Jordan River Anderson, a Cree child, was born with Carey Fineman Ziter Syndrome, a rare muscular disorder that caused an array of complex medical problems.
Jordan spent the first two years of his life in a Winnipeg hospital before doctors decided his condition was stable enough to return home to Norway House First Nation in northern Manitoba.
However, the federal and provincial governments could not agree on who would pay for Jordan's homecare – services that would be expensive but much cheaper than hospital care. The Kafkaesque jurisdictional dispute lasted until Jordan died, in 2005, at age five, never having spent a single day at home with parents.
In response to the tragedy, Jordan's Principle was created. It states, simply, that First Nations children can access public services on the same terms as other children, regardless of whose jurisdiction they fall under, i.e. whether they are so-called status Indians, or whether they live on or off-reserved. The principle was enshrined in a unanimous vote by members of all parties in the House of Commons in December 2007.
Eight years later, what has changed?
According to a damning new report, entitled "Without denial, delay or disruption : Ensuring First Nations children's access to equitable services through Jordan's Principle," not much.
According to the federal government, there is no problem. In response to the report, Bernard Valcourt, the federal Minister of Aboriginal Affairs and Northern Development issued a statement saying "there are currently no outstanding jurisdictional disputes involving Jordan's Principle in Canada." What the minister does not say is that what Ottawa has done is define the term "dispute" so narrowly that no cases qualify.
It says that only children with multiple disabilities requiring services from a wide variety of providers now qualify for equitable treatment. It argues that Jordan's Principle applies only to children on-reserve – because those off-reserve are not in Ottawa's jurisdiction. Further, when there are disputes between federal departments, saying between Aboriginal Affairs and Health Canada, that's not a dispute. In Ottawa's absurdly narrow definition, both the federal and provincial/territorial government must acknowledge they are at odds or there is, officially at least, no dispute, and hence no recourse for parents.

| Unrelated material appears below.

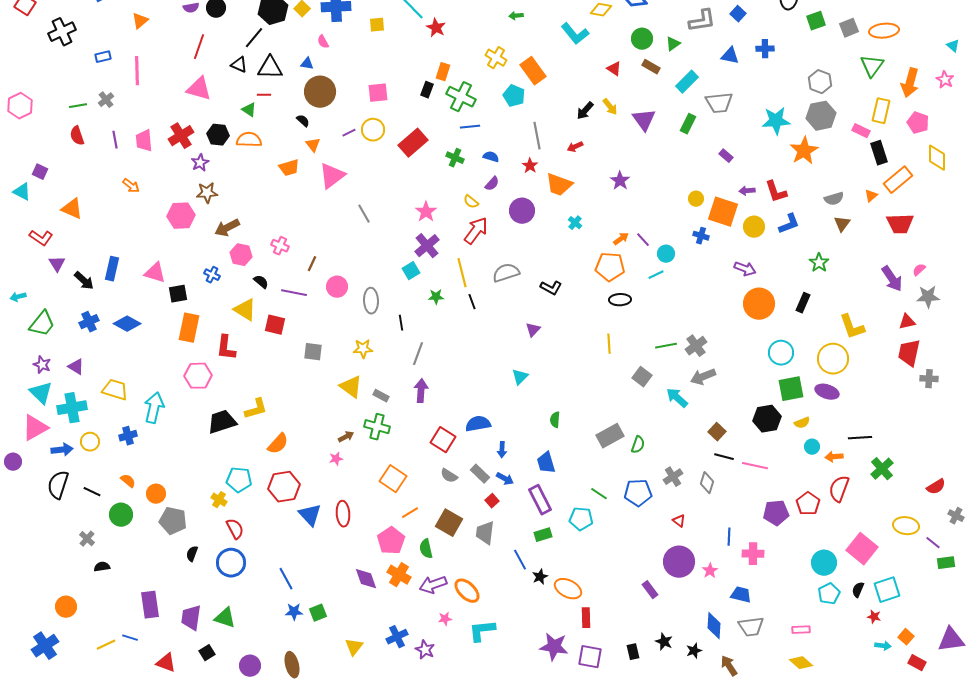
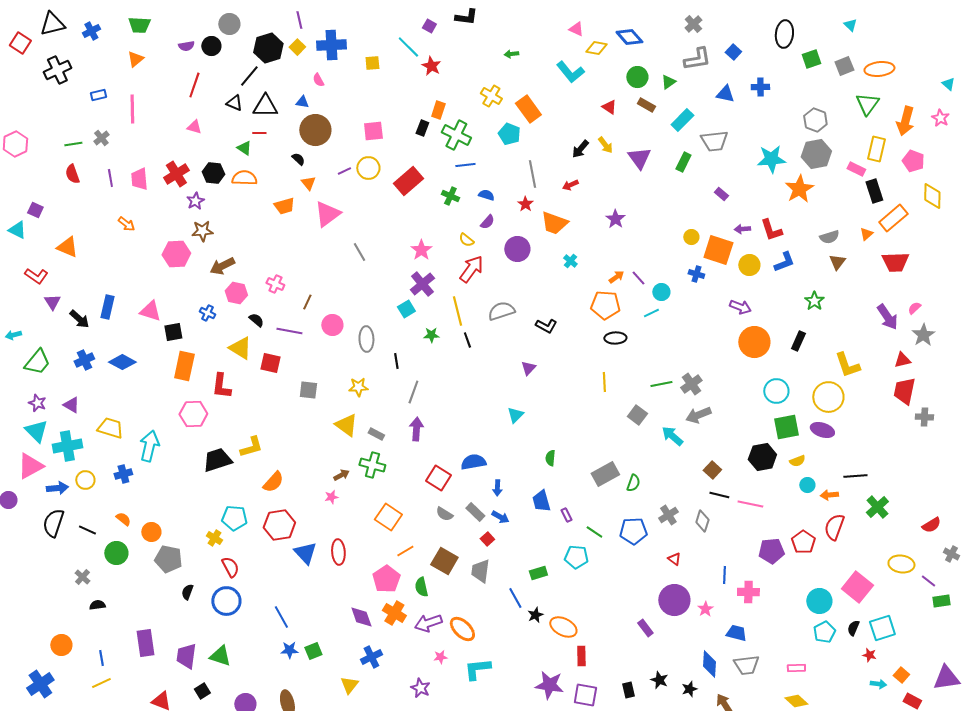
pink triangle: (199, 89) -> (194, 127), size x0.6
gray star: (928, 297) -> (923, 335), turned -30
purple rectangle: (540, 500) -> (566, 515), moved, size x0.5
blue cross: (397, 637) -> (371, 657), moved
blue line: (130, 638) -> (101, 658), moved, turned 63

This is bureaucracy and political mealy-mouthedness at its worse.
What the new report, prepared for the Assembly of First Nations by a bevy of scholars, presents is the polar opposite: Some clear and striking examples of how the spirit of Jordan's Principle is not being respected :
- An infant who was unable to breastfeed and allergic to regular formula and Health Canada would not pay for non-allergenic formula;
- A federal-provincial disagreement (not a dispute, of course) over who would pay for a $9,000 crib that a girl with severe neurological and mobility issues needed to return home to a reserve;
- A child with severe hearing loss who could not get a hearing aid because he lived on-reserve and the province would only pay if he was off-reserve;
- A mother who spent three years trying to get homecare for her disabled son after she suffered a stroke and no longer was able to provide care;
- And there are more, including a case before the Canadian Human Rights Tribunal and another that wended its way all the way up to Federal Court before parents of a child with multiple severe disabilities were able to get him homecare covered.
Parents of children with disabilities, regardless of where they live in this country, have endless, frustrating battles with health and social welfare authorities all the time because, in Canada, there are arbitrary lines about service provision all over the place.
But there is no question First Nations parents and their children have it worse. The red tape is suffocating to the point of being deadly.
Canada's First Peoples routinely get second-class treatment, to borrow the title of a recent report from the Wellesley Institute.
The contempt shown by federal (and to a lesser extent provincial) officials is a shocking example of institutionalized racism and discrimination that has plagued the relationship with First Nations for centuries.
That has to change, and the starting point has to be treating First Nations kids who are the sickest of the sick fairly.
They don't need just compassion. They need justice.
It's not enough for Parliamentarians to stand up and endorse Jordan's principle – it has to be given life, something Jordan and to many others who have followed have been summarily denied.
André Picard is The Globe's public health columnist.